Families registering students sleep outside DeKalb schools hq
July 2010 US Committee on Foreign Relations- Clarkston Refugees
Immigrants spend night outside DeKalb schools HQ
Immigrant children swarm school district registration office
WSBTV is reporting hundreds of immigrants are camping out overnight at the DeKalb Schools central office to register kids for school on Monday. Many of the adults WSB talked to didn’t speak English and had with them children who recently came across the border unaccompanied.
United States Refugees
According to a July 2010 report from the US Committee on Foreign Relations, from 1975 to 2010 the United States has offered safe-haven to nearly 3 million refugees. Resettlement efforts in some U.S. cities are underfunded, overstretched, and failing to meet the basic needs of the refugee populations they are currently asked to assist. The burdens of addressing the unique needs of refugees after they arrive are passed on to local communities. Many resettled refugees are illiterate in their native language or suffer from severe physical or mental ailments and many are ill-equipped to secure employment.

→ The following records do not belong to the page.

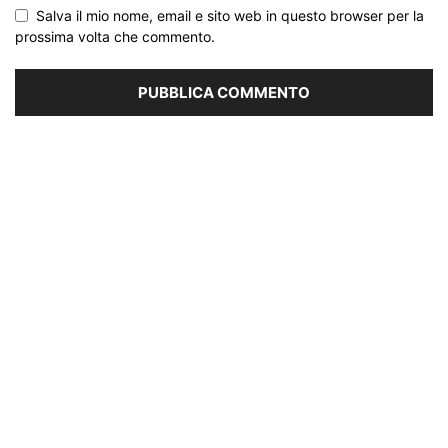
Salva il mio nome, email e sito web in questo browser per la
prossima volta che commento.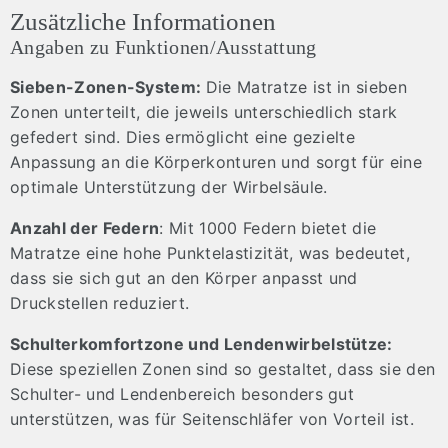
Zusätzliche Informationen
Angaben zu Funktionen/Ausstattung
Sieben-Zonen-System:
Die Matratze ist in sieben
Zonen unterteilt, die jeweils unterschiedlich stark
gefedert sind. Dies ermöglicht eine gezielte
Anpassung an die Körperkonturen und sorgt für eine
optimale Unterstützung der Wirbelsäule.
Anzahl der Federn
: Mit 1000 Federn bietet die
Matratze eine hohe Punktelastizität, was bedeutet,
dass sie sich gut an den Körper anpasst und
Druckstellen reduziert.
Schulterkomfortzone und Lendenwirbelstütze:
Diese speziellen Zonen sind so gestaltet, dass sie den
Schulter- und Lendenbereich besonders gut
unterstützen, was für Seitenschläfer von Vorteil ist.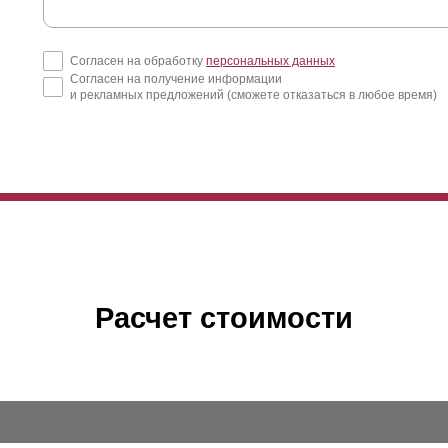
Согласен на обработку
персональных данных
Согласен на получение информации
и рекламных предложений (сможете отказаться в любое время)
Расчет стоимости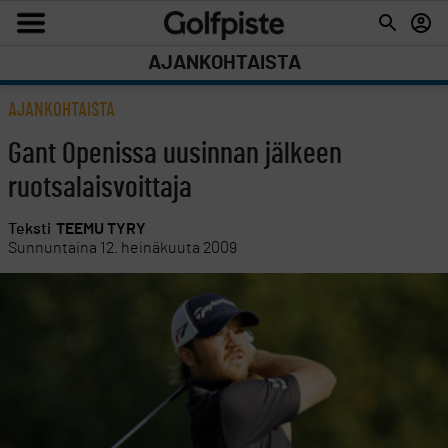
AJANKOHTAISTA
AJANKOHTAISTA
Gant Openissa uusinnan jälkeen
ruotsalaisvoittaja
Teksti
TEEMU TYRY
Sunnuntaina 12. heinäkuuta 2009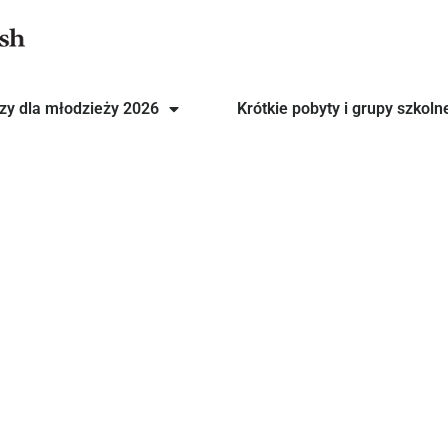
zy dla młodzieży 2026
Krótkie pobyty i grupy szkoln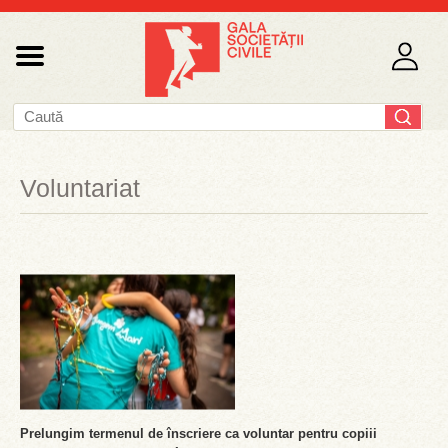
Voluntariat
Prelungim termenul de înscriere ca voluntar pentru copiii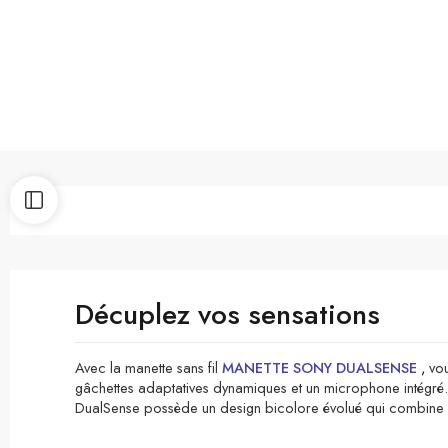
Décuplez vos sensations
Avec la manette sans fil
MANETTE SONY DUALSENSE
,
vou
gâchettes adaptatives dynamiques et un microphone intégré. 
DualSense possède un design bicolore évolué qui combine une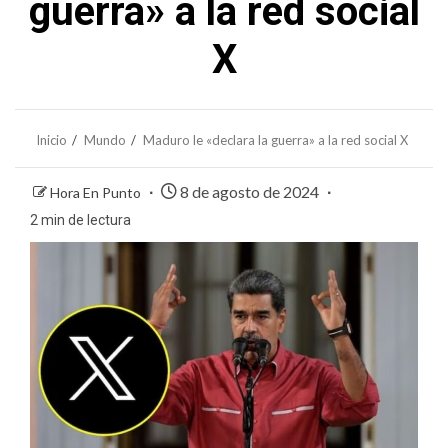
guerra» a la red social
X
Inicio
Mundo
Maduro le «declara la guerra» a la red social X
8 de agosto de 2024
Hora En Punto
2 min de lectura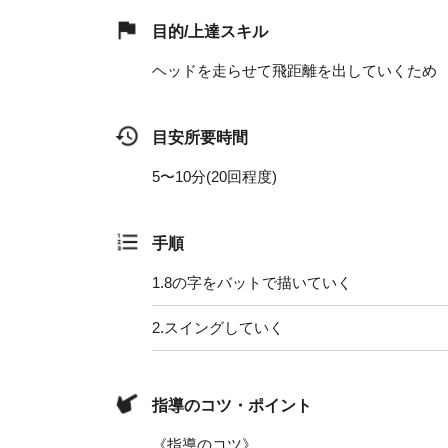
目的/上達スキル
ヘッドを走らせて飛距離を出していくため
目安所要時間
5〜10分(20回程度)
手順
1.
8の字をバットで描いていく
2.
スイングしていく
指導のコツ・ポイント
《指導のコツ》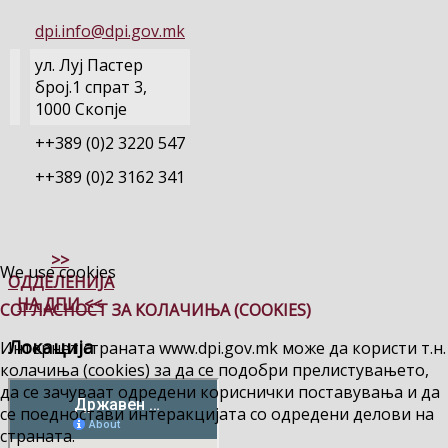
dpi.info@dpi.gov.mk
ул. Луј Пастер
број.1 спрат 3,
1000 Скопје
++389 (0)2 3220 547
++389 (0)2 3162 341
>>
We use cookies
ОДДЕЛЕНИЈА
НА ДПИ <<
СОГЛАСНОСТ ЗА КОЛАЧИЊА (COOKIES)
Локација
Интернет страната www.dpi.gov.mk може да користи т.н.
колачиња (cookies) за да се подобри прелистувањето,
да се зачуваат одредени кориснички поставувања и да
се поедностави интеракцијата со одредени делови на
страната.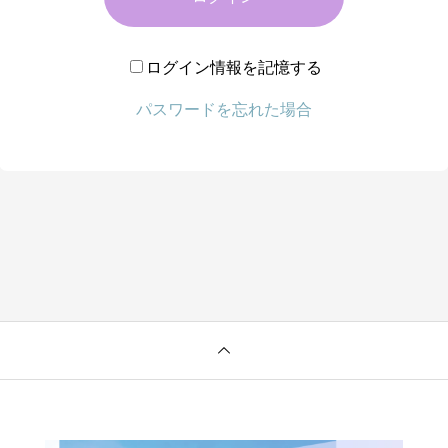
ログイン情報を記憶する
パスワードを忘れた場合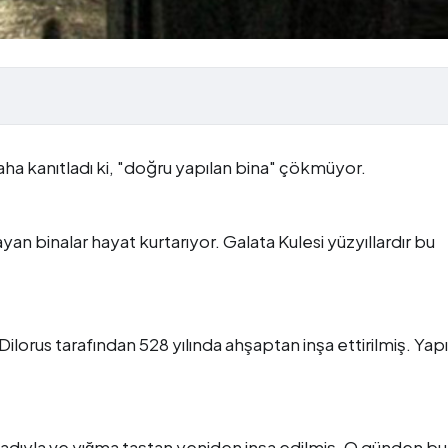
ha kanıtladı ki, "doğru yapılan bina" çökmüyor.
n binalar hayat kurtarıyor. Galata Kulesi yüzyıllardır bu
orus tarafından 528 yılında ahşaptan inşa ettirilmiş. Yapıl
 adıyla ve yığma taştan yeniden inşa edilmiş. O günden b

Clarkston High School, DeKalb School District
The convenient access to the metro-Atlanta job market, nearby highway system, and affordable housing that made Clarkston, DeKalb ideal for longtime residents were the factors that caused the city to be selected as the primary resettlement city for all of Georgia. Clarkston High School students come from more than 54 countries and speak over 48 languages. The US committee on Foreign Relations reported in 2010 that teachers and administrators are said to be failing to address the special needs of the refugee youth, in addition to the needs of the general student population. Consequently, the deteriorating condition of overall instruction has fuelled significant shifts in the demographics of Clarkston’s population.
DeKalb Schools’ Response
WSB reported that a spokesperson for DeKalb Schools said immigrants, refugees and children of non-English speaking families must register at the headquarters so they can be evaluated. The evaluation process takes time and their staffing only allows for 50- to 60 children each day. The school district did not have a suggestion for the parents, but noted this is likely not related to the surge of unaccompanied minors. The district routinely consists of thousands of immigrant students, making up about 20 percent of enrollment.